The rapid rise of Chinese AI startup DeepSeek has been one of the most closely followed stories in the technology sector in early 2025. The company’s DeepSeek-R1 reasoning model has drawn comparisons to OpenAI’s top-tier systems, earning praise for its cost-effectiveness and efficiency. However, a critical security disclosure on January 30, 2025 has revealed a sobering reality: even the most innovative AI companies can fall victim to fundamental security misconfigurations that put user data at risk.

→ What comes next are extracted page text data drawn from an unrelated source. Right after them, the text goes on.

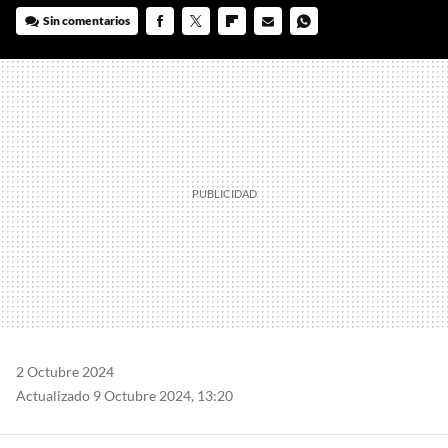
Sin comentarios
FACEBOOK
TWITTER
FLIPBOARD
E-
WHATSAPP
MAIL
2 Octubre 2024
Actualizado 9 Octubre 2024, 13:20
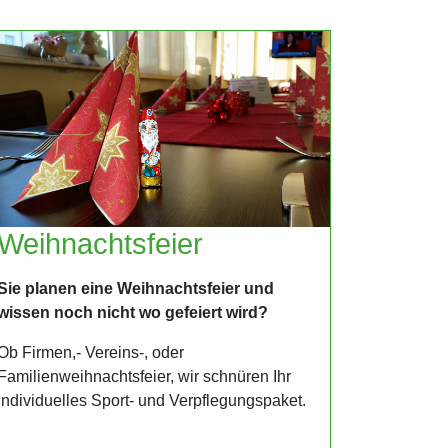
Weihnachtsfeier
Sie planen eine Weihnachtsfeier und
wissen noch nicht wo gefeiert wird?
Ob Firmen,- Vereins-, oder
Familienweihnachtsfeier, wir schnüren Ihr
individuelles Sport- und Verpflegungspaket.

Security researchers at cloud security firm Wiz discovered a publicly accessible ClickHouse database belonging to DeepSeek that was completely open and unauthenticated. The database, hosted at oauth2callback.deepseek.com:9000 and dev.deepseek.com:9000, contained over one million log entries exposing chat histories, API secret keys, backend operational details, and other highly sensitive information to anyone on the open internet. Bitcoin was trading at approximately $104,735 at the time of the disclosure, and the broader crypto market was already on high alert following a report from Immunefi showing $74 million lost to crypto hacks in January 2025 alone.

The Exploit Mechanics

The Wiz research team began their assessment by mapping DeepSeek’s external attack surface using standard reconnaissance techniques, both passive and active subdomain discovery. They identified around 30 internet-facing subdomains. Most appeared benign, hosting the chatbot interface, status pages, and API documentation. However, when the team expanded their search beyond standard HTTP ports 80 and 443, they detected two unusual open ports — 8123 and 9000 — associated with key subdomains.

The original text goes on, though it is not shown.